:: Collected data entries ::
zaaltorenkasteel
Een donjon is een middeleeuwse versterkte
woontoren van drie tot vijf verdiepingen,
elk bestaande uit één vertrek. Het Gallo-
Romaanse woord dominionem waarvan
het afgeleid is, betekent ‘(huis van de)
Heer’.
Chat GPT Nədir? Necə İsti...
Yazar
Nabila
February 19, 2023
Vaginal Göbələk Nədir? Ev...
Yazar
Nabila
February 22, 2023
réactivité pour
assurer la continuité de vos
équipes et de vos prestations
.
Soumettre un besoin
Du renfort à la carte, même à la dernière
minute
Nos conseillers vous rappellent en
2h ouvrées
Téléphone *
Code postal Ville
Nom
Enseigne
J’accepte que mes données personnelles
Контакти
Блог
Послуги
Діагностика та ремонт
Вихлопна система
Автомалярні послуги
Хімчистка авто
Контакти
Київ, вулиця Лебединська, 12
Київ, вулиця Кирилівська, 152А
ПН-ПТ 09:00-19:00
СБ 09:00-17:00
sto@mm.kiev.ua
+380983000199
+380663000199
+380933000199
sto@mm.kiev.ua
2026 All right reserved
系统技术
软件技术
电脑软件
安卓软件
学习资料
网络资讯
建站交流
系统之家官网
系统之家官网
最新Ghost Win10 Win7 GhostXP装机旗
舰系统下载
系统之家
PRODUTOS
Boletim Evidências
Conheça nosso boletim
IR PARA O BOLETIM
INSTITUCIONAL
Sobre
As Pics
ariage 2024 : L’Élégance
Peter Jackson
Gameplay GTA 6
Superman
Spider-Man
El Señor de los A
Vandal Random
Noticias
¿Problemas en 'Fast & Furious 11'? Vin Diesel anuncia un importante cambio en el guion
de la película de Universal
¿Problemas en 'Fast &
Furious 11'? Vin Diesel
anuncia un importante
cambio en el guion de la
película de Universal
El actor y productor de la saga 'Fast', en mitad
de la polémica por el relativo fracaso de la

:: Instructions for the task ::
Retype the data exactly.

:: Completed task ::
zaaltorenkasteel
Een donjon is een middeleeuwse versterkte
woontoren van drie tot vijf verdiepingen,
elk bestaande uit één vertrek. Het Gallo-
Romaanse woord dominionem waarvan
het afgeleid is, betekent ‘(huis van de)
Heer’.
Chat GPT Nədir? Necə İsti...
Yazar
Nabila
February 19, 2023
Vaginal Göbələk Nədir? Ev...
Yazar
Nabila
February 22, 2023
réactivité pour
assurer la continuité de vos
équipes et de vos prestations
.
Soumettre un besoin
Du renfort à la carte, même à la dernière
minute
Nos conseillers vous rappellent en
2h ouvrées
Téléphone *
Code postal Ville
Nom
Enseigne
J’accepte que mes données personnelles
Контакти
Блог
Послуги
Діагностика та ремонт
Вихлопна система
Автомалярні послуги
Хімчистка авто
Контакти
Київ, вулиця Лебединська, 12
Київ, вулиця Кирилівська, 152А
ПН-ПТ 09:00-19:00
СБ 09:00-17:00
sto@mm.kiev.ua
+380983000199
+380663000199
+380933000199
sto@mm.kiev.ua
2026 All right reserved
系统技术
软件技术
电脑软件
安卓软件
学习资料
网络资讯
建站交流
系统之家官网
系统之家官网
最新Ghost Win10 Win7 GhostXP装机旗
舰系统下载
系统之家
PRODUTOS
Boletim Evidências
Conheça nosso boletim
IR PARA O BOLETIM
INSTITUCIONAL
Sobre
As Pics
ariage 2024 : L’Élégance
Peter Jackson
Gameplay GTA 6
Superman
Spider-Man
El Señor de los A
Vandal Random
Noticias
¿Problemas en 'Fast & Furious 11'? Vin Diesel anuncia un importante cambio en el guion
de la película de Universal
¿Problemas en 'Fast &
Furious 11'? Vin Diesel
anuncia un importante
cambio en el guion de la
película de Universal
El actor y productor de la saga 'Fast', en mitad
de la polémica por el relativo fracaso de la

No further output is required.